After a wave of interest, it was removed from the LMSYS.org website but returned this week as two models: “im-a-good-gpt2-chatbot” and “im-also-a-good-gpt2-chatbot”.
Sam Altman, OpenAI’s CEO, plays up memes about the company’s products and doesn’t discriminate between true and false when there is an opportunity to inject humor. During this period of the gpt2-chatbots, Altman posted on X:
OpenAI's strategy of gauging how human testers would rate it compared to alternatives was a good idea. We are likely to see other model makers try this in the future as well.
Examples
There are several video demonstrations. I recommend readers take a look at “Customer service proof of concept,” “Two GPT-4os interacting and singing,” “Math with Sal and Imran Khan,” and “Real-time translation.” There are also a number of examples visual examples. We mentioned, “3D object synthesis” (i.e., text-to-3D), “Text to font,” and “Visual Narratives - Robot Writer’s Block” in the ChatGPT-4o Synthedia post.
You should also check out “Text to Font,” “Lecture Summarization,” “Visual Narratives - Sally the Mailwoman,” "and “Photo to Character.”
The examples are helpful, particularly for understanding how the multimodal inputs and outputs work by modality and across modalities. GPT-4o is a significant update that cannot be characterized as an LLM.
What’s Next
GPT-5 is likely to be the next model. Many people think about GPT-4o as the 4.5 release, but it seems more like an early version of GPT-5 or a revised version of the optimized model code named Arrakis.
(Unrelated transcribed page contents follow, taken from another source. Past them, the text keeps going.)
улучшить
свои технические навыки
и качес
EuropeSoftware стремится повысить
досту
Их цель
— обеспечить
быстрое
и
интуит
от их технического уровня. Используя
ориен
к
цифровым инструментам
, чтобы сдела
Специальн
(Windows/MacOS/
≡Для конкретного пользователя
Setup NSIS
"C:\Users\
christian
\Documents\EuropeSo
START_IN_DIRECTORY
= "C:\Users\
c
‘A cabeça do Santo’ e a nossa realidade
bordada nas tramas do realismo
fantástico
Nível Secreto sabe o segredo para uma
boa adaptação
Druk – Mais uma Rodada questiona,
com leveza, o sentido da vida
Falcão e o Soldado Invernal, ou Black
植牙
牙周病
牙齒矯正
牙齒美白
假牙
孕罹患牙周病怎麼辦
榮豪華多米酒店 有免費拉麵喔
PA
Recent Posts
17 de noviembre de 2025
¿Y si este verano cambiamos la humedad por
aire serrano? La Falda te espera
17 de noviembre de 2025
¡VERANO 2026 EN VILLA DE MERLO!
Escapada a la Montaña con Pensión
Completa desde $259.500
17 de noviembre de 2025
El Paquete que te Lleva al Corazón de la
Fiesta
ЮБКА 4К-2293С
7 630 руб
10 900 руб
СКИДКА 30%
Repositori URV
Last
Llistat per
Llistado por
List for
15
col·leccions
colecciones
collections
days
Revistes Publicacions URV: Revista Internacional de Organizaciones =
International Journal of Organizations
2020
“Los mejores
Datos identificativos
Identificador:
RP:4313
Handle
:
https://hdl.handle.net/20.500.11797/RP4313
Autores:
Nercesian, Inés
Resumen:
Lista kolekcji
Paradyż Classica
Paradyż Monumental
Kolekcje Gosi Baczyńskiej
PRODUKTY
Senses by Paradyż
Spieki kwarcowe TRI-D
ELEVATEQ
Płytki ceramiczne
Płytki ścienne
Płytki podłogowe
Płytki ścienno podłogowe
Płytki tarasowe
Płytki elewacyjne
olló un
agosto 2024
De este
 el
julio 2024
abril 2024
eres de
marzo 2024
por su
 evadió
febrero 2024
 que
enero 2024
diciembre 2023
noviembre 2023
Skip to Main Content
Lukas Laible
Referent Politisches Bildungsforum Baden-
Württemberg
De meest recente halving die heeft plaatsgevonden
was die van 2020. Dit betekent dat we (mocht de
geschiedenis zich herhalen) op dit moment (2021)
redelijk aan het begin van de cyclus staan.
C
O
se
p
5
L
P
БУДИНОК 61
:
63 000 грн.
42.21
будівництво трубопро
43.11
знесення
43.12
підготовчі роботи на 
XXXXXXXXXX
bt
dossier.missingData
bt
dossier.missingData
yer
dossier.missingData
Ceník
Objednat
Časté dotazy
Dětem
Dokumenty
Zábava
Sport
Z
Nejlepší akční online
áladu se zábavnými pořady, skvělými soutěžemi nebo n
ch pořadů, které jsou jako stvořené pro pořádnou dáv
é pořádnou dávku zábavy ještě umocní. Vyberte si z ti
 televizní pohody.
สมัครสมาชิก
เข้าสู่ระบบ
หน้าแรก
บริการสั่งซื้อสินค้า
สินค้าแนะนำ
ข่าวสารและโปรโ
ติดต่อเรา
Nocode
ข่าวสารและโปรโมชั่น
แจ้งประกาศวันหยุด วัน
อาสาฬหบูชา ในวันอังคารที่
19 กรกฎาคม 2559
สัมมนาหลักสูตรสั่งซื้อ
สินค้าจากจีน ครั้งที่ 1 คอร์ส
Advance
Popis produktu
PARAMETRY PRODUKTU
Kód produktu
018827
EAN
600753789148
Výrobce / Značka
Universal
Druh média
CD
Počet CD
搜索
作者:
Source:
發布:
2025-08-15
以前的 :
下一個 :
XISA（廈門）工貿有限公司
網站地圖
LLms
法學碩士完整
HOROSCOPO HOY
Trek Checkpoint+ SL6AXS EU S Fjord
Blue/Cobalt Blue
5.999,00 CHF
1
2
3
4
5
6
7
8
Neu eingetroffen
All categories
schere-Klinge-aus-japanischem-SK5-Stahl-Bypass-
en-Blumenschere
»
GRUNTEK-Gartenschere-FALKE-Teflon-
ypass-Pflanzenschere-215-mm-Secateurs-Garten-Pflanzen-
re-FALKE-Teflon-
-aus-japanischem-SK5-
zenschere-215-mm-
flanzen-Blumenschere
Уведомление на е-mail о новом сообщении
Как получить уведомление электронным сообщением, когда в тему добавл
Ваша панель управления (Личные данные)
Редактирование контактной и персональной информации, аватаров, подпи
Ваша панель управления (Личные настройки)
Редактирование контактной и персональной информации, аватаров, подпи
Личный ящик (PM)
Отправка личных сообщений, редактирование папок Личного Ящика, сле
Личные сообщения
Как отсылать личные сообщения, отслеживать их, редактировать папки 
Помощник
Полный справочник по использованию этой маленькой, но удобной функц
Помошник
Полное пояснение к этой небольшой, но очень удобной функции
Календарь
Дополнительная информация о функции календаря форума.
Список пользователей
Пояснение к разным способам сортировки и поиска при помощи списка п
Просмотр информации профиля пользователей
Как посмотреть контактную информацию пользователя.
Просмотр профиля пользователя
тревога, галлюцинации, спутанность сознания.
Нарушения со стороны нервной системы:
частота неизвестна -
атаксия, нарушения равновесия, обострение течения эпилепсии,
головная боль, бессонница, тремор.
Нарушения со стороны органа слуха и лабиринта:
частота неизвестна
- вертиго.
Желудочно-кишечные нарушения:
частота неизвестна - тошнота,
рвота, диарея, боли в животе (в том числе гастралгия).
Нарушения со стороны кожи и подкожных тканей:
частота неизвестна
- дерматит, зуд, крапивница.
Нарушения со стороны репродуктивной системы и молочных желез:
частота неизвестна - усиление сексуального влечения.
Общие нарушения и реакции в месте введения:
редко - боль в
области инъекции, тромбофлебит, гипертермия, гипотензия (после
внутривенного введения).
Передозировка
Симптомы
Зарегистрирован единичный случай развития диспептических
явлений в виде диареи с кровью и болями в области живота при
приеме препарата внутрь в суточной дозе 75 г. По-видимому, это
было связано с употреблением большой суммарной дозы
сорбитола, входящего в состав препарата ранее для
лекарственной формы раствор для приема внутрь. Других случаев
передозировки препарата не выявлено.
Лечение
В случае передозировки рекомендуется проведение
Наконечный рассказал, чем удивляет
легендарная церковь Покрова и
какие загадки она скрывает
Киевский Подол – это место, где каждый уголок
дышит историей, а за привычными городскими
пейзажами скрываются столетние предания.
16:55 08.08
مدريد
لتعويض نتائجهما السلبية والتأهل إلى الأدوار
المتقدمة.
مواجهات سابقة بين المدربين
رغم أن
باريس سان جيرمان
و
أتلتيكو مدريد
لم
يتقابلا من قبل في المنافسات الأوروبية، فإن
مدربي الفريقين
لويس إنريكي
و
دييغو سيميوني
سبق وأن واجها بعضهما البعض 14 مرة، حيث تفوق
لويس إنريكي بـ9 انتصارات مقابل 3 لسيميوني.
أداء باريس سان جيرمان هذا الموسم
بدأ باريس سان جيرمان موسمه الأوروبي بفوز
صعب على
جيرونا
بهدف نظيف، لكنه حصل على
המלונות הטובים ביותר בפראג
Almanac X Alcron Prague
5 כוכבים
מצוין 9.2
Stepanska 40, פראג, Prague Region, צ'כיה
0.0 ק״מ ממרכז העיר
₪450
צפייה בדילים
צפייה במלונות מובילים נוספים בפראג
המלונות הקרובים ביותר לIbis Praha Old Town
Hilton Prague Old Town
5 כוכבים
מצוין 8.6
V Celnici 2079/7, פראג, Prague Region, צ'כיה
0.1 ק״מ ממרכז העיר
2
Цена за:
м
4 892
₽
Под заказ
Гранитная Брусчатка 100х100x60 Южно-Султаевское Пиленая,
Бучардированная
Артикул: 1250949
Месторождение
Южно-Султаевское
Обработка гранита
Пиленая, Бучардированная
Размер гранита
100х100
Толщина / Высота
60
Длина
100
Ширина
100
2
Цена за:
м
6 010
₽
GPT-4o is so competent that OpenAI just bought itself a significant amount of leeway in its GPT-5 launch schedule.
What’s really next is the market’s absorption of GPT-4o. The model offers better performance and lower inference costs, but the multimodality will offer a new twist for many customers and open up new use cases.
OpenAI just made the job of convincing enterprise buyers to choose an alternative much harder. Enterprise buyers and software developers want the best combination of price and performance. They also want optionality. The multimodal features in GPT-4o are more advanced than peer offerings. Even if a developer does not need all of the modalities now, it may in the future. And the sprint out ahead of Anthropic, Google, and Meta will provide confidence that OpenAI will consistently be on the leading edge of the market.